Klobusurge. Klobucharge. Klomentum. Whatever you want to call it, it finally materialized on Tuesday night. Sen. Amy Klobuchar (D-Minn.) finished third in the New Hampshire primary with roughly 20 percent of the overall vote, vaulting past former vice president Joe Biden and Sen. Elizabeth Warren (D-Mass.). And even though Sen. Bernie Sanders (I-Vt.) and former South Bend, Ind., mayor Pete Buttigieg beat Klobuchar in the final tally, in many outlets Klobuchar’s resurgence became the headline story of the night.

It’s understandable that Buttigieg and Sanders supporters roll their eyes at some of the fawning coverage. But Klobuchar’s final sprint was, by historical standards, impressive. Most candidates don’t pull off a late polling surge such as Klobuchar’s, and few manage to beat their Election Day polls by as much as she did. Klobuchar might still be a long shot in the race for the nomination. But she deserves real credit for her strong finish in New Hampshire — and for some voters, a second look.

Klobuchar’s leap forward started late in the election season. A week before the primary, she was in the high single digits in New Hampshire according to major polling aggregates. In the week before the election, most candidates in that sort of position don’t surge enormously. Even in the famously tumultuous 2012 Republican Iowa caucuses, only one candidate moved more than five points in the last week of campaigning.

But Klobuchar managed to move the needle in a real way. She posted a solid debate performance in New Hampshire on Feb. 7, and she jumped from about 8 percent in the polls to roughly 12 percent. At the same time, Biden and Warren started to lose speed: All three of them ended up around 12 percent in the polls heading into the election.

But on election night, Klobuchar was the only one of them to over-perform; our election simulator reveals just how much she beat expectations.

The Post Opinions Simulator simulates the primary contests 10,000 times to see how, given their polling and fundraising performance, the candidates might do come Election Day. This graphic charts out how likely each outcome was for Klobuchar based on what we knew about those factors as voters headed out to cast their ballots. The curve is high over the likely possibilities — the most frequent simulated outcome suggested that Klobuchar might slightly under-perform that polling average and win roughly 10 percent of the vote — on the horizontal axis and lower over less likely results, for example, 30 percent of the vote.

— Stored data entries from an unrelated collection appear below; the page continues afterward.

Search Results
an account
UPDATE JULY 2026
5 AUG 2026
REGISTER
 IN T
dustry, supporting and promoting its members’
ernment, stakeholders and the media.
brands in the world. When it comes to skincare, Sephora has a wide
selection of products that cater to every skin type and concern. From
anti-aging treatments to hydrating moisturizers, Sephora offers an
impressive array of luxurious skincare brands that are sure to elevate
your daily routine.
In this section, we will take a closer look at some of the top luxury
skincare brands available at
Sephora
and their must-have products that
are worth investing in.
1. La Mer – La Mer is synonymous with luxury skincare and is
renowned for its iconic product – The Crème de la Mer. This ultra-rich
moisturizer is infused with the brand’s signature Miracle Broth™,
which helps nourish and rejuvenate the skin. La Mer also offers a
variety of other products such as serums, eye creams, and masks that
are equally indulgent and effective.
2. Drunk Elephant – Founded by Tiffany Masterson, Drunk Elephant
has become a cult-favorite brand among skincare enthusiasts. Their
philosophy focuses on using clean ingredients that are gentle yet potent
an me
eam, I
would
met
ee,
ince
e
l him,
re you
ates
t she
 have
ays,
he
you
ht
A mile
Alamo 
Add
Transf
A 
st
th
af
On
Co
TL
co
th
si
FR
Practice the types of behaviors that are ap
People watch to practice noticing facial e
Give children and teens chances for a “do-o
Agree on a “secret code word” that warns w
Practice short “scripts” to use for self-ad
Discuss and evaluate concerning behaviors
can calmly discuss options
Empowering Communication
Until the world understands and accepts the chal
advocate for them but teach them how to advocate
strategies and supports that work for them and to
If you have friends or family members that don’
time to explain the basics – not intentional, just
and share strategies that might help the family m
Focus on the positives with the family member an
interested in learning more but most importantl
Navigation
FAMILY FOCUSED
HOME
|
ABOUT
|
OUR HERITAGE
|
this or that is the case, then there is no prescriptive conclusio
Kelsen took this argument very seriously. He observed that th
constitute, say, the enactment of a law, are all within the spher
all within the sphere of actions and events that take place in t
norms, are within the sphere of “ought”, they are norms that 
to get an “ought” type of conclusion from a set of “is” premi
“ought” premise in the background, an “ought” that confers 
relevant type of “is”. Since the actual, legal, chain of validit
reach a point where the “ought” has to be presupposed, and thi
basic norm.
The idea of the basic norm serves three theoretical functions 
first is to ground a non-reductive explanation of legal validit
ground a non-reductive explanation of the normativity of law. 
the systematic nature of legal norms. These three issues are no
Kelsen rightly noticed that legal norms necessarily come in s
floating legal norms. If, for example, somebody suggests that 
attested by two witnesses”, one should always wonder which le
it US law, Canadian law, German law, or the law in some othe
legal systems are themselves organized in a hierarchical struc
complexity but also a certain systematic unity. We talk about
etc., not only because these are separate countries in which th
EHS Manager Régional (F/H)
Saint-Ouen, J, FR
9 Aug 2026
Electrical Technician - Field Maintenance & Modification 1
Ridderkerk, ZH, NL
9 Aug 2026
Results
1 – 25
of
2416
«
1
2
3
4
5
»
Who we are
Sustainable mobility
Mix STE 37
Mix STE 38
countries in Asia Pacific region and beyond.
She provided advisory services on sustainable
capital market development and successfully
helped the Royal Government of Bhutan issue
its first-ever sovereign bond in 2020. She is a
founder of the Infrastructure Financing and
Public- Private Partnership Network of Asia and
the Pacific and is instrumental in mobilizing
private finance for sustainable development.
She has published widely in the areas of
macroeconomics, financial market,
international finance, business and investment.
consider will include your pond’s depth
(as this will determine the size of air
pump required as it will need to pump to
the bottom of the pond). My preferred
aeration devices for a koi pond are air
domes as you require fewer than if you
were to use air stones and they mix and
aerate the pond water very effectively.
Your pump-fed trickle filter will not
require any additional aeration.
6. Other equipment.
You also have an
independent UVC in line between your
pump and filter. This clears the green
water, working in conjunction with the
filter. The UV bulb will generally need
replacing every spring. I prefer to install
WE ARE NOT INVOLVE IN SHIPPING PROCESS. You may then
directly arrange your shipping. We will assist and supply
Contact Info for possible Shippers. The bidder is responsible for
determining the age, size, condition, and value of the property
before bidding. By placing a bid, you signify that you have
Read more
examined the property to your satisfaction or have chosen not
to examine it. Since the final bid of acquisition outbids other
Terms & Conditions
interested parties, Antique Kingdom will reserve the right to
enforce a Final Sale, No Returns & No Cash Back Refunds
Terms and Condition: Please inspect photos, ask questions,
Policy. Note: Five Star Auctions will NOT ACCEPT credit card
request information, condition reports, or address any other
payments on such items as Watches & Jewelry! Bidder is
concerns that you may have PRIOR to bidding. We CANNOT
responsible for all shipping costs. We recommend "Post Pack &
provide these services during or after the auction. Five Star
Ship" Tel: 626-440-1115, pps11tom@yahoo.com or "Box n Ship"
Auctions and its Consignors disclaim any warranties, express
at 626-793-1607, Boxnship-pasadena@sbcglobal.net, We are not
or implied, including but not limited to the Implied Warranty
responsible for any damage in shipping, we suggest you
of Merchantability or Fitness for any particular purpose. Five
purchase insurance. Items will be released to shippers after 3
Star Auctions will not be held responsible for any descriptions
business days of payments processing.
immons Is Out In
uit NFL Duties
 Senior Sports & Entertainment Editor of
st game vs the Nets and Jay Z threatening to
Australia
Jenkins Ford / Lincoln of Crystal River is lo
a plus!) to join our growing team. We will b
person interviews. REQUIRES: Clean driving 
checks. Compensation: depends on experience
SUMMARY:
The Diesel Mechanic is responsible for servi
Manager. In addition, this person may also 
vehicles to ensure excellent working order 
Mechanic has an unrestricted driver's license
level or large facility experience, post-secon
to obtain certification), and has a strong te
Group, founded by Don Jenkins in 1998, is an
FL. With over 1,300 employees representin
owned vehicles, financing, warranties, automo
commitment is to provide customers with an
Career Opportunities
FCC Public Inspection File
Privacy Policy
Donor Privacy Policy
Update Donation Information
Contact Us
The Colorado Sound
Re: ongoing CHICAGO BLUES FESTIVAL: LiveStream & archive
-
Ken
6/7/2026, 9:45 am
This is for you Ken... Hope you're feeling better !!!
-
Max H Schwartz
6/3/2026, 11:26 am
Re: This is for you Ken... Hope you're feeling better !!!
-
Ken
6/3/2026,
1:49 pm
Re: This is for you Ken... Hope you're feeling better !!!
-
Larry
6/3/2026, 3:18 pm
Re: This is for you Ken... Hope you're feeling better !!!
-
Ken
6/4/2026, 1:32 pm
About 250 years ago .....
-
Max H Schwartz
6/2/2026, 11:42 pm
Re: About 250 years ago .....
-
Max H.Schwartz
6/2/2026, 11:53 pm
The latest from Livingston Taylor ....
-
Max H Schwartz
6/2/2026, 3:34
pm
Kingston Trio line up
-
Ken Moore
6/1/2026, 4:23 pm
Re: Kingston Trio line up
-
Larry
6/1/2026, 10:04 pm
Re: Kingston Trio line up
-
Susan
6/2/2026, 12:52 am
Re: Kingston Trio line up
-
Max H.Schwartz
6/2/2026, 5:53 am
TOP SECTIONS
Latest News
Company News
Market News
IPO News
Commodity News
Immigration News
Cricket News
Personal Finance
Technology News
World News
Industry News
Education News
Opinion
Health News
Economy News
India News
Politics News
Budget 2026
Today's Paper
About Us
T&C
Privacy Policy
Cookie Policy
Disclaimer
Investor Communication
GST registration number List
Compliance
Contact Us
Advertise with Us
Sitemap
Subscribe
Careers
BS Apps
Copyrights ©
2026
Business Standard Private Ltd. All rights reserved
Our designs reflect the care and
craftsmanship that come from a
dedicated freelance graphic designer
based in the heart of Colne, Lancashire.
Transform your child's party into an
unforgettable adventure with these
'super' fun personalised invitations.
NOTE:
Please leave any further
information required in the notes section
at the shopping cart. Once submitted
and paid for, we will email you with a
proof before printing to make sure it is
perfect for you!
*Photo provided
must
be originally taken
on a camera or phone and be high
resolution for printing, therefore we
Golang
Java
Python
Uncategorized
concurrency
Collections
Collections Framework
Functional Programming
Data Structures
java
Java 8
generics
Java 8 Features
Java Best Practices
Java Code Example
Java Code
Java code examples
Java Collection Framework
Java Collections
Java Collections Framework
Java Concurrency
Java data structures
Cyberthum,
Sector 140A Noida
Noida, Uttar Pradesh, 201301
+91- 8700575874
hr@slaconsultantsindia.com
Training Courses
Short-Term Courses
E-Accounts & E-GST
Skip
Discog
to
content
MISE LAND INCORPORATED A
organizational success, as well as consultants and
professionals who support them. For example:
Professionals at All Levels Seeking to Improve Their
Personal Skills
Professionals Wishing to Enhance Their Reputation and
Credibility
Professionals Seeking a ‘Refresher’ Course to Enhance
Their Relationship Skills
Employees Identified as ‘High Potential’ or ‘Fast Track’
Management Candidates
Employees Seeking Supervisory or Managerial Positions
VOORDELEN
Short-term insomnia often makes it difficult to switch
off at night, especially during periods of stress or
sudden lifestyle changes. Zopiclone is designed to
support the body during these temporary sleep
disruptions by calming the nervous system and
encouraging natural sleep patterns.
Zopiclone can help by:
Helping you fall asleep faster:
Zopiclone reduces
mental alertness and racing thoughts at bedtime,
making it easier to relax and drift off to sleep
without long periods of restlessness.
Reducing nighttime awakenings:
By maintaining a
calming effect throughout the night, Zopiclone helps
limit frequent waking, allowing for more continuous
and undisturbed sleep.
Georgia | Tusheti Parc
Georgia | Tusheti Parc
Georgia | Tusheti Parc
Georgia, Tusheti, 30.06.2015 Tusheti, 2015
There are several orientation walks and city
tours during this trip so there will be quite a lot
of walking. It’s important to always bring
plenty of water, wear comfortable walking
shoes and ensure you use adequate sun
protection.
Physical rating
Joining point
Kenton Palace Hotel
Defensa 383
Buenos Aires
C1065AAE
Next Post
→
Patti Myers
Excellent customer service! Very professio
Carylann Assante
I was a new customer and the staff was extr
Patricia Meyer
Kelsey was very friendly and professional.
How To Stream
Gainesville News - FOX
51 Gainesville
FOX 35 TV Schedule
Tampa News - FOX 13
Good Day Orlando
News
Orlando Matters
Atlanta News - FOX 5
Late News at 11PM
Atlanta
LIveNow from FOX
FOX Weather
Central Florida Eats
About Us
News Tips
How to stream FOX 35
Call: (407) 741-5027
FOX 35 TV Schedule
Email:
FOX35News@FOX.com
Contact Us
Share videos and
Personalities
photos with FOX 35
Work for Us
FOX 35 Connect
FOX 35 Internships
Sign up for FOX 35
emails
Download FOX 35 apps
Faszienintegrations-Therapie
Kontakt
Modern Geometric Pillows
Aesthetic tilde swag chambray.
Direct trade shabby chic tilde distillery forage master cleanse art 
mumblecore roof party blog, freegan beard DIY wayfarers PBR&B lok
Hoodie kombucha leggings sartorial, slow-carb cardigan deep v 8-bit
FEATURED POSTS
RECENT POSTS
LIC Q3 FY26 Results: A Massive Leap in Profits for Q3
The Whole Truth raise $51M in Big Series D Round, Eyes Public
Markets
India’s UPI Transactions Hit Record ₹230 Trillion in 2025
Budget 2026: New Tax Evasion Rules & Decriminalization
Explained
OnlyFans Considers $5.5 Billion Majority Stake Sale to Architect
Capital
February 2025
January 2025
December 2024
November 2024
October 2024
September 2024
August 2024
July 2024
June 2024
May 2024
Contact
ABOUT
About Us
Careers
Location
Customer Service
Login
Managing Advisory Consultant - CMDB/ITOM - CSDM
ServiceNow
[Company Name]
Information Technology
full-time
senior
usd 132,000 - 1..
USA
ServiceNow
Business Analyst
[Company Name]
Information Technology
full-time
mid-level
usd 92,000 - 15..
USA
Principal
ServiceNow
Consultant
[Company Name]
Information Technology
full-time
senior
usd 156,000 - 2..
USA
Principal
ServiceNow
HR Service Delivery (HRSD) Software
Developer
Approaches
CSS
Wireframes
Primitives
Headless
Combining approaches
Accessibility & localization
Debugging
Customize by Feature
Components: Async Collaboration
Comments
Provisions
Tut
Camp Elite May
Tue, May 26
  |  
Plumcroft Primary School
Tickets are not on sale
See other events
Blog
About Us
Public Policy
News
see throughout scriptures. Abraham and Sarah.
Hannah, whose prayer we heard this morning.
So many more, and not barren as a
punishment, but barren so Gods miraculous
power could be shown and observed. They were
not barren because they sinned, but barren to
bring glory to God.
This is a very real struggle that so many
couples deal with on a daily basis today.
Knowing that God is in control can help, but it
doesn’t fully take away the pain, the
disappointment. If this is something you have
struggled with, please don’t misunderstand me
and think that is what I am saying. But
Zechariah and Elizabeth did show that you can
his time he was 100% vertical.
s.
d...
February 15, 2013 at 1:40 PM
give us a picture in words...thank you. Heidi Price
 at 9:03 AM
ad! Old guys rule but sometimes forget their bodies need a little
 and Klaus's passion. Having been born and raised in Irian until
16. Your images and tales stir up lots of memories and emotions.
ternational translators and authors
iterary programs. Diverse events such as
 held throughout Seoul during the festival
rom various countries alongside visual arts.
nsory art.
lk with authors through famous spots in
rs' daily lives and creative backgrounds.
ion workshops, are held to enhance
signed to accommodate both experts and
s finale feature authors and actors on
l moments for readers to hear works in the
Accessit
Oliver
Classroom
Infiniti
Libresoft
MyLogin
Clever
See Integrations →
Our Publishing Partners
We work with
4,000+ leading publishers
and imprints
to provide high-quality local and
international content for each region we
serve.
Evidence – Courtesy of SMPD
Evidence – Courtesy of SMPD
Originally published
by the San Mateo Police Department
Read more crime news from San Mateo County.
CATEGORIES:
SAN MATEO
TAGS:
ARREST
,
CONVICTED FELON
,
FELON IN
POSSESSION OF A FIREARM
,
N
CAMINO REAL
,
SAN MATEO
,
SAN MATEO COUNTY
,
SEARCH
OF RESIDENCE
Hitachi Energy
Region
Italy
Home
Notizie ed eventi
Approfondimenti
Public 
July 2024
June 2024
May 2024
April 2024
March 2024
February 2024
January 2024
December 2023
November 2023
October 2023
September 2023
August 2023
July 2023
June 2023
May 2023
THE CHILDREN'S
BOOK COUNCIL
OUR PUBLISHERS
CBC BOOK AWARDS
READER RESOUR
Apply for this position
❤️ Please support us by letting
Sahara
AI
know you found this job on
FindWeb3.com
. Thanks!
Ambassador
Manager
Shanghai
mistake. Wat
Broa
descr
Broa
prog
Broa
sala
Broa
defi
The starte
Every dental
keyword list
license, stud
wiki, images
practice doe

This graphic essentially says that the share of the vote Klobuchar actually won was thinkable, but that over-performances such as hers don’t come along every day. In fact, I wouldn’t be surprised if some of her chief rivals fail to beat their polls by this amount at any point in the next two contests. Taken together, Klobuchar’s late surge in the polls and her election-night performance constitute a genuine surprise: something that seemed possible but highly unlikely only a week ago.

Klobuchar is already benefiting from her New Hampshire showing — she’s raking in the cash and earning some positive headlines at a time when some of her primary targets, such as Warren and Biden, look weaker than they have been in months. But Klobufans shouldn’t get ahead of themselves. The next two contests will be decided by electorates that are much more racially diverse than Iowa or New Hampshire, and it’s not clear whether Klobuchar will be able to expand her coalition of supporters fast enough to rack up the delegates. Among other things, she still has yet to win a state and convince voters of her regional, much less national, electability.

Klobuchar’s path to the nomination is long and filled with massive, arguably insurmountable obstacles. But on Tuesday, she earned the chance to keep trying to follow it.